Block Sparse Variational Bayes Regression Using Matrix Variate Distributions With Application to SSVEP Detection.

Abstract

Due to the nonsparse representation, the use of compressed sensing (CS) for physiological signals, such as a multichannel electroencephalogram (EEG), has been a challenge. We present a generalized Bayesian CS framework that is capable of handling representations that arise in the spatiotemporal setting. The proposed model utilizes the standard linear Gaussian observation model associated with the hierarchical modeling of data using the matrix-variate Gaussian scale mixture (GSM). It deploys various random and deterministic parameters to incorporate the knowledge of spatial and temporal correlation present in data. By varying distributions over random parameters, a family of generalized hyperbolic matrix variate distributions is derived. For estimation, we rely on variational Bayes (VB) for random parameters and expectation-maximization (EM) for deterministic parameters.

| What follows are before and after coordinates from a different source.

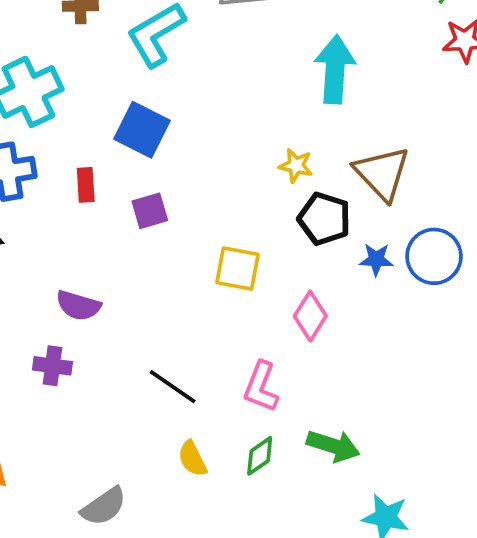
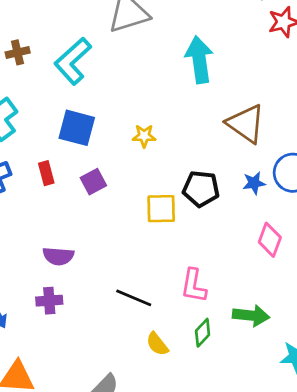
yellow star: (296, 166) -> (144, 136), moved
black pentagon: (324, 219) -> (201, 189), moved
pink diamond: (310, 316) -> (270, 240), moved

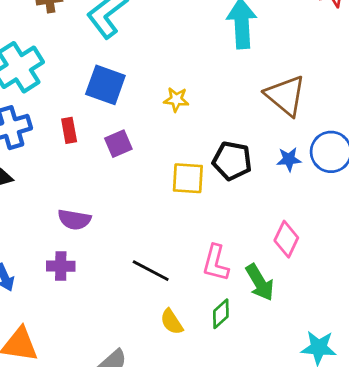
pink diamond: (270, 240) -> (286, 239), moved
green arrow: (251, 316) -> (260, 282), moved, turned 48

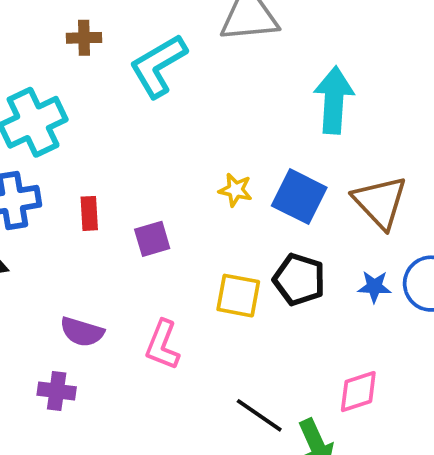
blue square: (105, 85) -> (299, 197), moved
pink diamond: (286, 239) -> (358, 392), turned 40
pink L-shape: (216, 263) -> (162, 345), moved
black line: (151, 271) -> (259, 415), moved

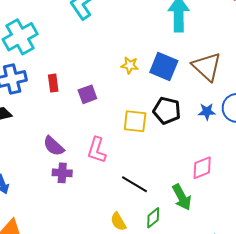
purple semicircle: (82, 332) -> (54, 146), turned 30
purple cross: (57, 391) -> (62, 173), moved
black line: (259, 415) -> (134, 184), moved

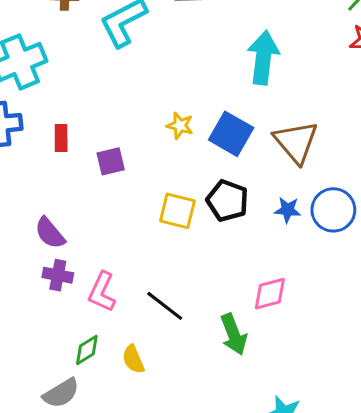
pink L-shape: (97, 150) -> (102, 292), moved
green diamond: (153, 218) -> (87, 350), moved

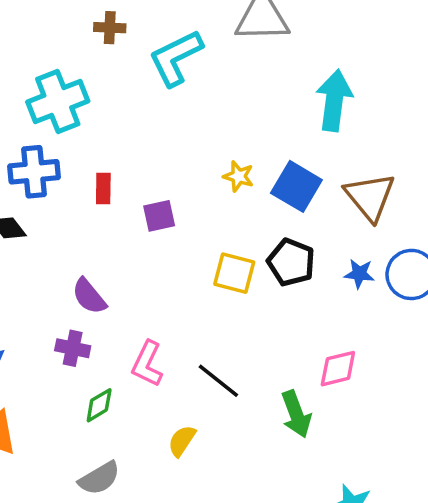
purple cross: (58, 275) -> (73, 348), moved
green diamond: (87, 350) -> (99, 405), moved
yellow semicircle: (133, 359) -> (182, 441), turned 56

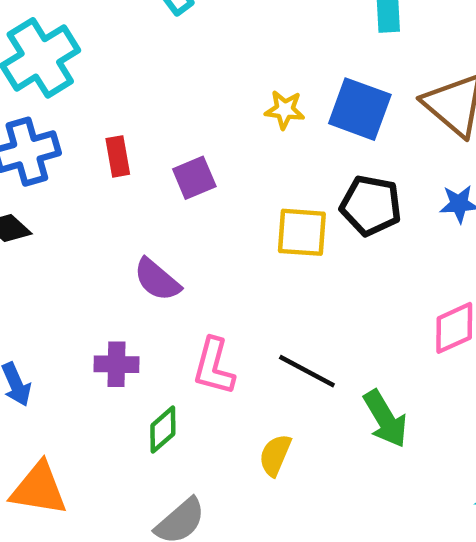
purple semicircle: (89, 296) -> (157, 280), moved
green arrow: (296, 414) -> (385, 419), moved

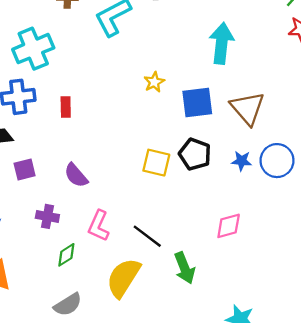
blue square: (360, 109) -> (197, 103), turned -36
yellow star: (285, 110) -> (154, 82), moved, turned 30
purple square: (194, 178) -> (25, 169), moved
yellow semicircle: (275, 455) -> (123, 278), size x1.8

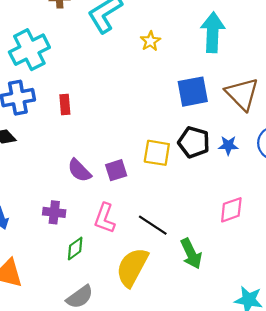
yellow star: (154, 82) -> (150, 41), moved
blue star: (242, 161) -> (228, 145), moved
purple square: (25, 169) -> (116, 170), moved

Furthermore, the model is compared with recent developments in matrix-variate distribution-based modeling of data, and we briefly discuss its extension to finite mixtures of skewed distributions. Finally, the framework is applied to the steady-state visual evoked potential (SSVEP)-based EEG benchmark data set, and a comparative study is conducted to show its effectiveness for the frequency detection task. One of the crucial features of the proposed model is that it simultaneously processes multichannel signals with low computational cost and time, making it suitable for real-time systems, especially in a resource-constrained environment.